Essential evolution

Essential evolution

Yarob Sakhnini, Regional Director MEMA at Brocade, explains that the industry-wide trend towards ethernet fabric adoption is paving the way for data centres of the future in the Middle East.

Growth in data centre investments driven by the increasing popularity and need for 10 Gigabit and 40 Gigabit ethernet networks is pushing up sales of ethernet switches in the Middle East.

This is encouraging news but to a large number of organisations, ethernet fabrics remain a poorly understood concept rather than a platform for innovation.

Client-server apps, web services, unified communications, virtual machines and the backup of traffic in virtualised storage environments are just a few of the many applications that rely on the smooth functioning of the data centre network.

Private and hybrid cloud infrastructures too are making powerful and scalable networks essential. And with software-defined networking set to move from concept to deployment, a new set of challenges await network operators.

The traditional network has been stretched to its limits and can no longer offer companies performance, availability, security and the mobility they require. Today’s tools for system management and orchestration are complex and need to be tailored to a large extent on the individual needs of a company. Because of this, they are expensive and difficult to use.

Overcoming these challenges requires the underlying infrastructure to be changed and focus must now move from the management of ‘physical ports’ to the management of ‘flows’. The network must be simple to set up, operate and above all, it must be scalable, flexible, robust and capable of managing virtual machines.

 

Ethernet fabrics- an essential network evolution

Some of the most demanding communication service providers in the world are already using a different approach. They control their networks with ethernet fabrics. For organisations looking for greater flexibility in their data centres, fabrics network topology is essential. Compared to classic hierarchical ethernet architectures, ethernet fabrics provide higher levels of performance, utilisation, availability, and simplicity. It is easy to make a case for the deployment of ethernet fabrics as they offer a host of benefits.

 

Virtualisation is simplified

Standard ethernet switching requires the configuration of all switch ports, which becomes complex and problematic with more and more virtual machines being added per switch port. Furthermore, if for load balancing, maintenance or disaster recovery, a virtual machine must be moved between physical servers, all ports need to be reconfigured.

Ethernet fabrics on the other hand permit the sharing of common configuration information between switches so no manual intervention is necessary. The shortest route is automatically selected due to multipath routing and this decreases the latency.

 

Connectivity increases

In traditional Ethernet networks running Spanning Tree Protocol (STP), only 50% of the links are active while the rest act as backups in case the primary connection fails. Ethernet fabrics provide active always-on connectivity, an ideal basis for a Software-Defined Network.

Although fabrics work internally without STP, they manage to work with existing Ethernet networks and use STP instead of a “self – aggregation” of ISL connections between the connected ethernet fabric switches. Ethernet fabrics are self-monitoring and vendors now offer functionality for tracking health at the switch component level. In the event of an outage, links can be added or modified quickly and non-disruptively.

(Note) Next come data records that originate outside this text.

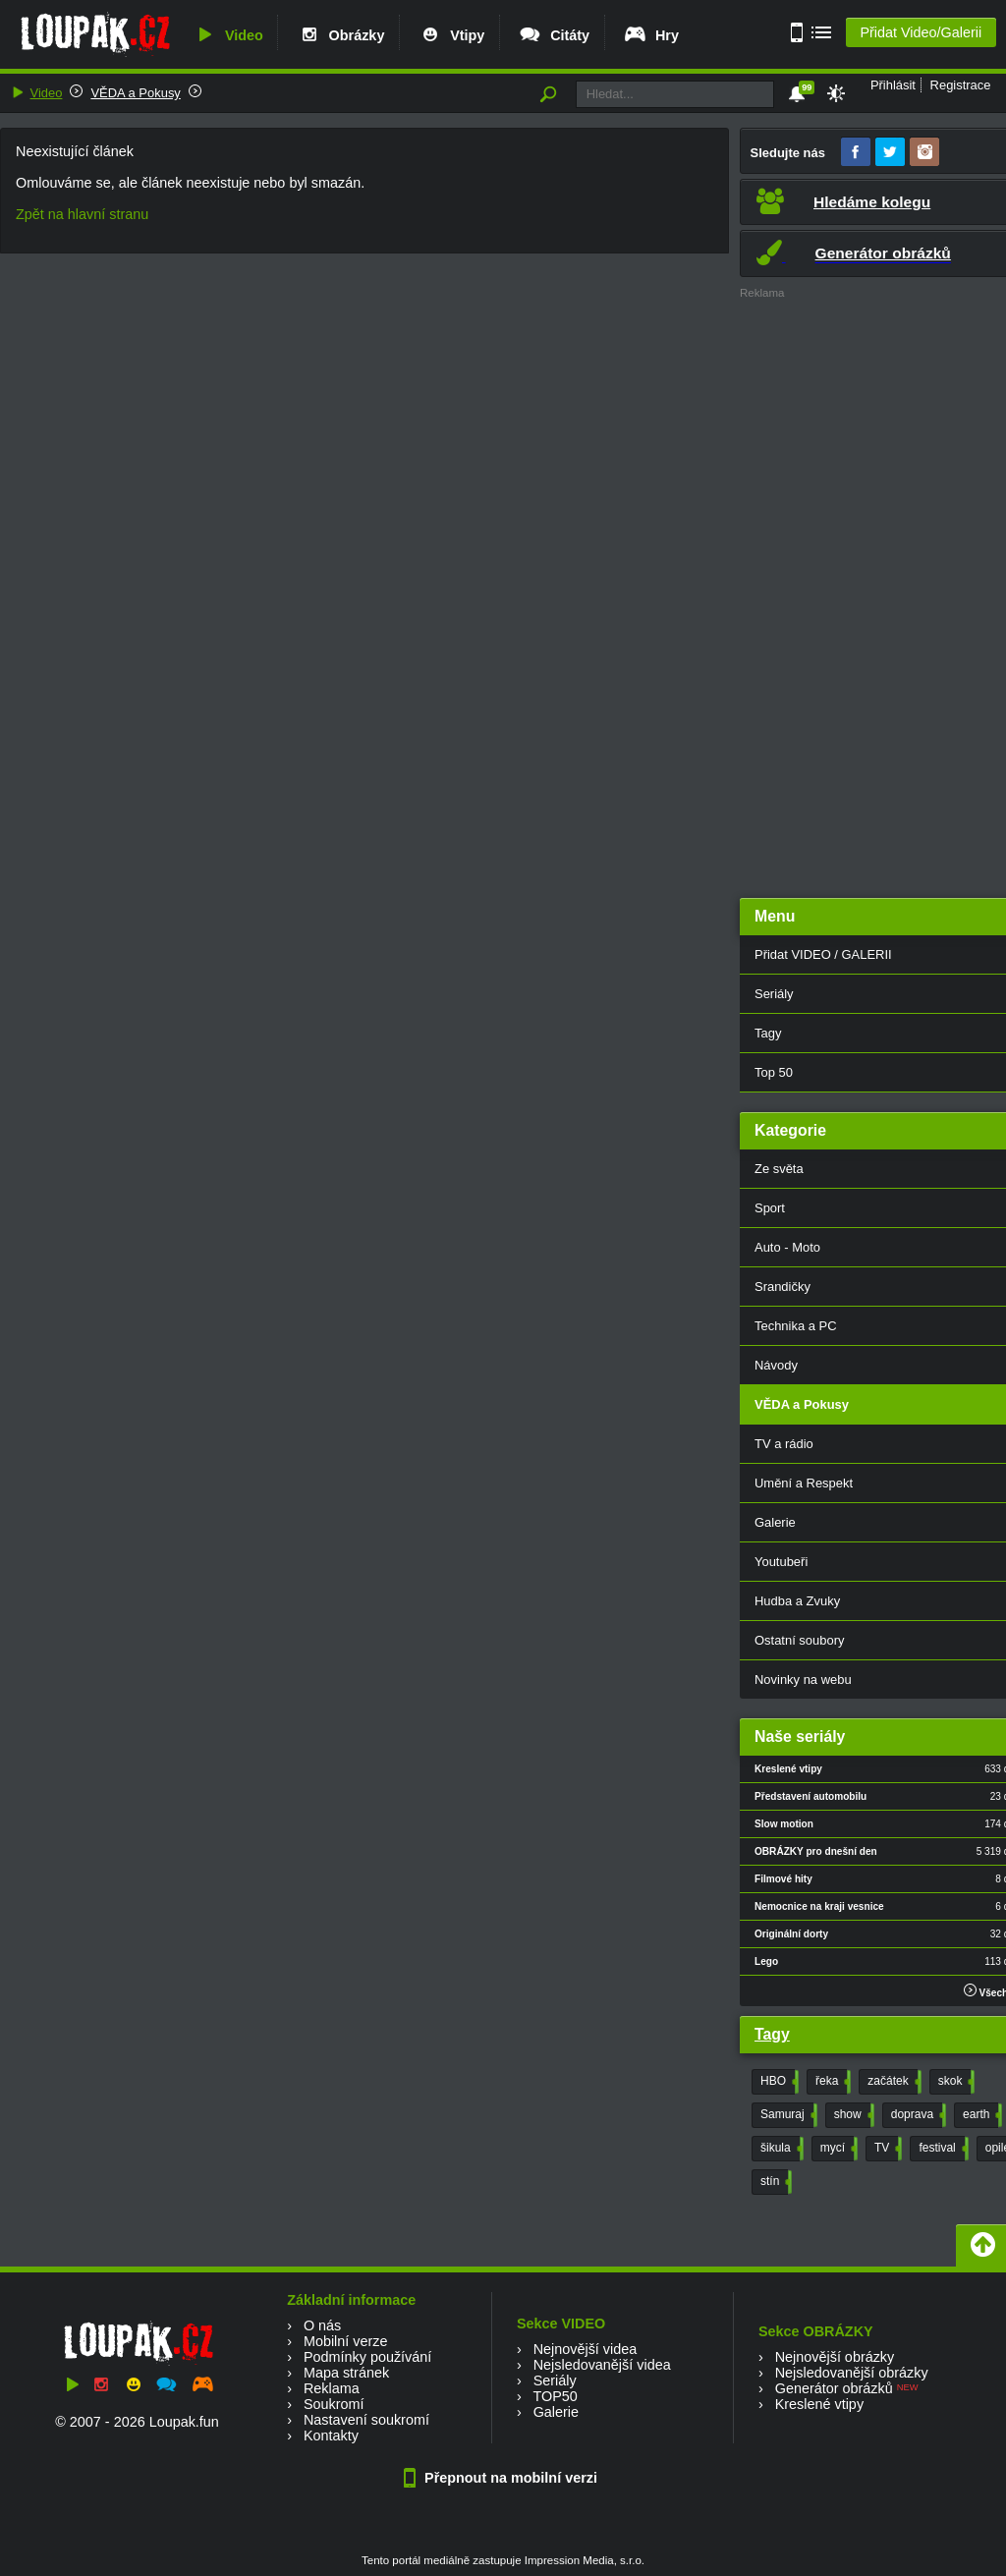  I want to click on Generátor obrázků, so click(834, 2388).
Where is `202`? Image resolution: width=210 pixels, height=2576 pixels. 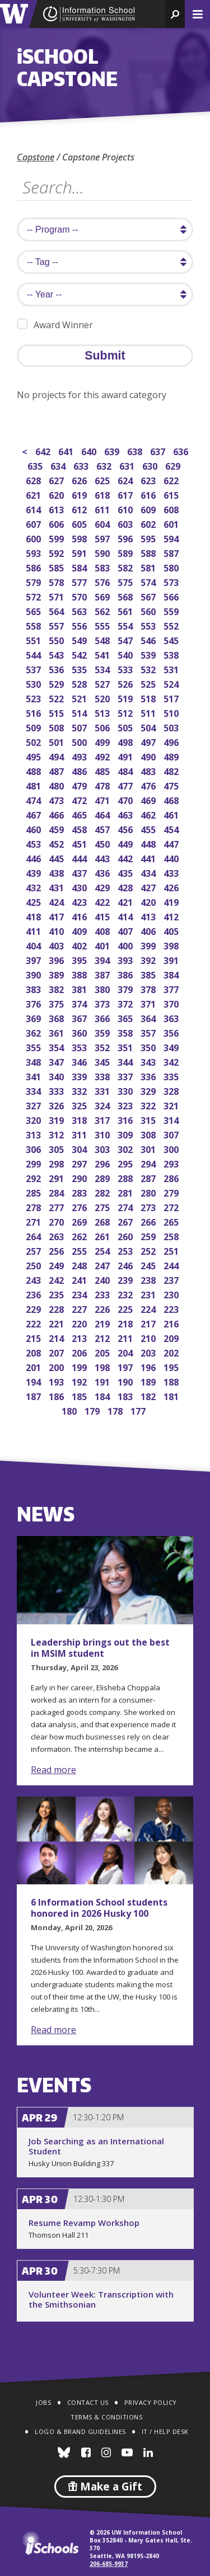 202 is located at coordinates (172, 1351).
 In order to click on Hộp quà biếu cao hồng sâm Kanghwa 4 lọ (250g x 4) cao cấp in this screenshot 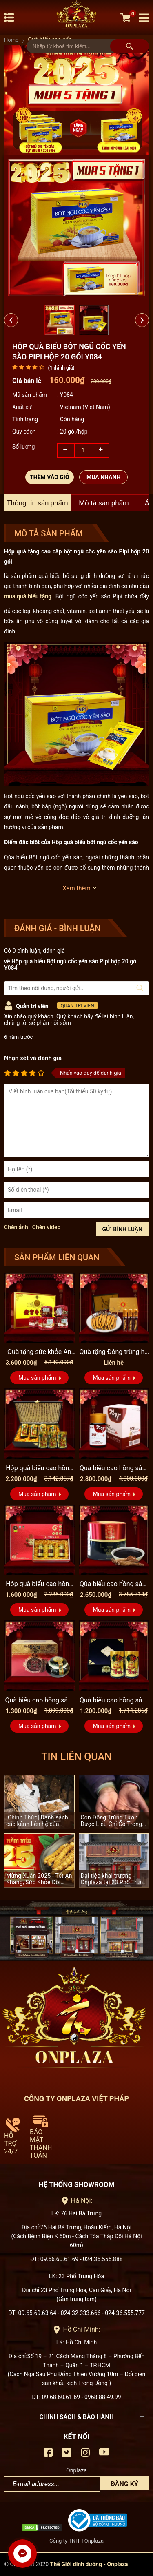 , I will do `click(39, 1468)`.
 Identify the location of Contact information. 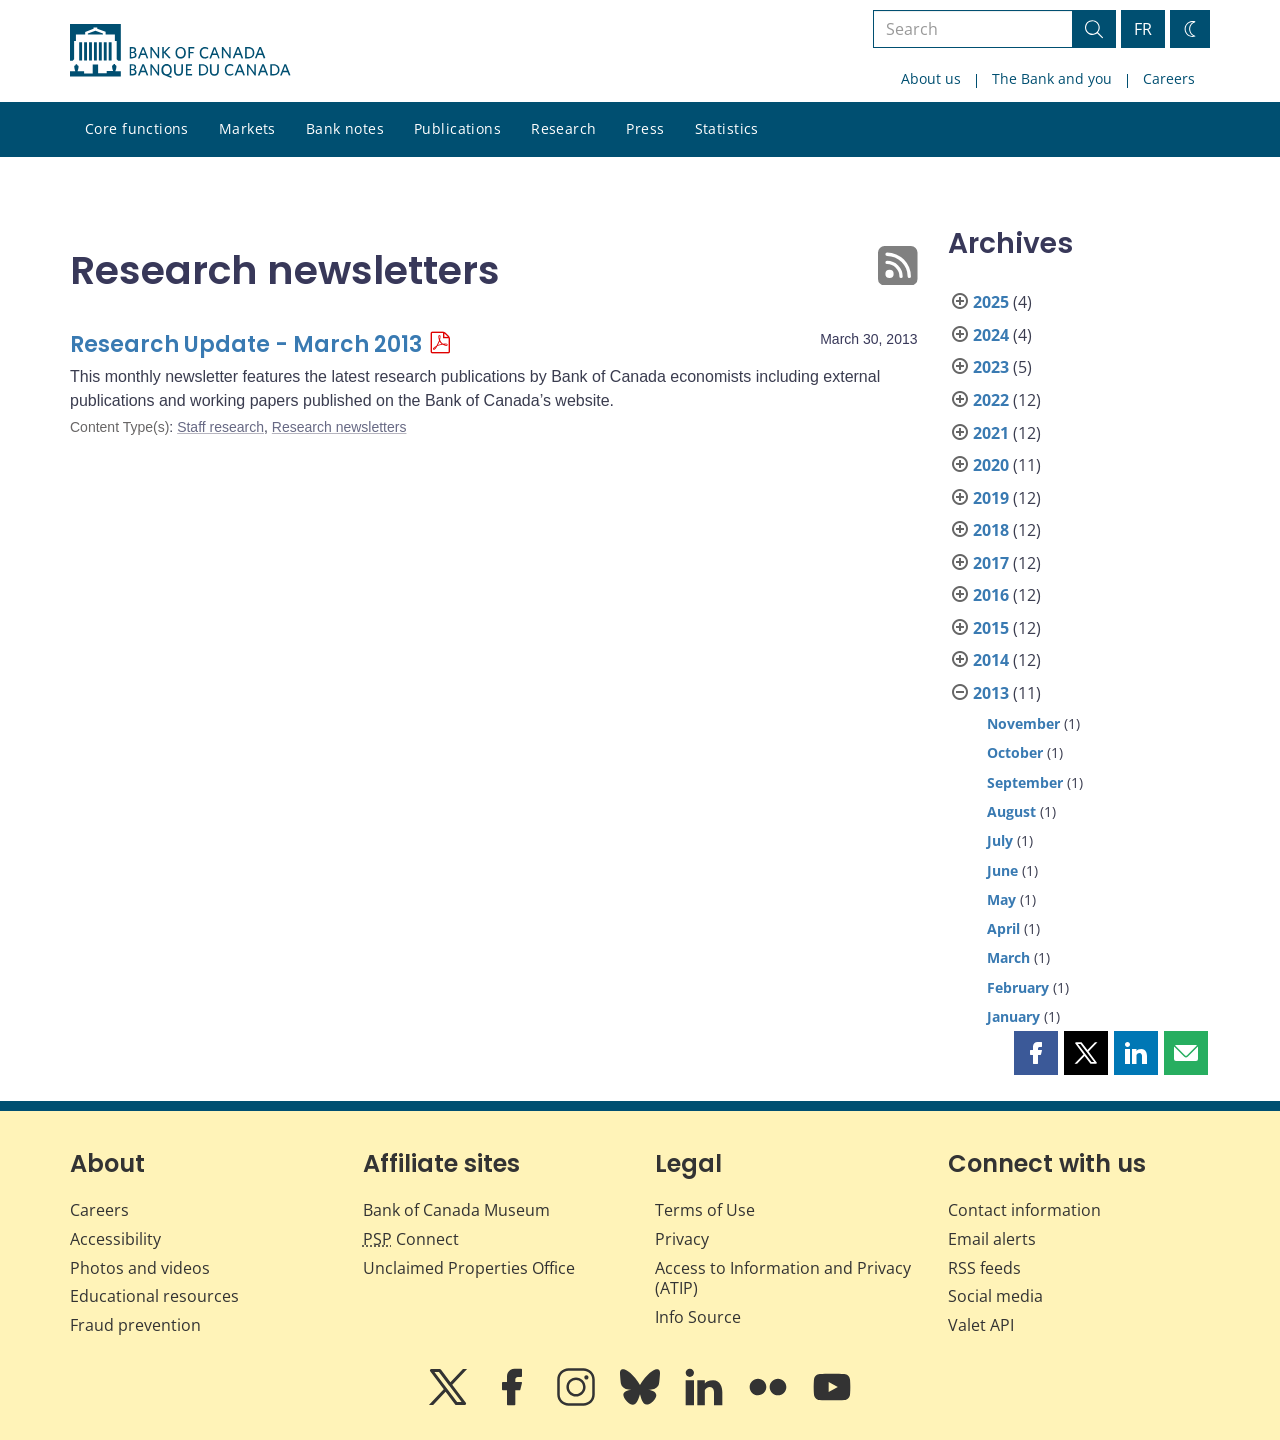 (1024, 1210).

This self-healing fabric approach doubles the utilisation of the entire network while improving resilience. It also allows IT architects to confidently increase the size of their ethernet networks, which helps make Virtual Machine (VM) mobility much more feasible.

 

Management is easier

In normal multi-tier architectures, the network and its intersection with other domains is difficult to manage. The access layer typically consists of various switching stages, ranging from a software switch in the hypervisor (a softswitch) to top -of-rack , mid-of-row and end-of-row switches. Every time a new server rack virtual machine is hosted, each switching layer has to be reconfigured, with correspondingly greater cost and complexity.

Things are made more difficult as Local Area Networks (LANs), Storage Area Networks (SANs) and blade servers, network interface cards (NICs ) and Host Bus Adapters (HBAs ) have their own tools for the management of connectivity.

Ethernet fabrics simplify the management of multiple switch planes. It enables application of policies and management of traffic across many physical switches as if they are just one switch. Ethernet fabrics provide the administrators of servers, networking and storage a unified view of the network status. When a switch is added, it automatically joins a logical chassis, similar to adding a port card to a chassis switch.

This simplifies management, monitoring, and operations, since policy and security configuration parameters are automatically inherited by the new switch.

 

Business benefits

Traditional ethernet with its restrictions raises not only technical challenges but hampers business productivity as well. There are many situations in which IT becomes unable to respond quickly enough to new requirements. With ethernet fabrics, implementing new requirements is far easier.

Not only this, ethernet fabrics reduce costs. Less redundancy in the network means greater efficiency and less pressure to invest. Even automation increases thus reducing operational expenses.

The industry wide trend towards ethernet fabric adoption is clear. In its ‘Channel 2020’ survey, Brocade revealed that over 60% of organisations see ethernet fabric technologies as the future of data centre networks. In the era of ever increasing traffic volumes, the network is proving to be critical to innovation and business success. Ethernet fabrics are the future and early adopters will stand to gain a decisive head start.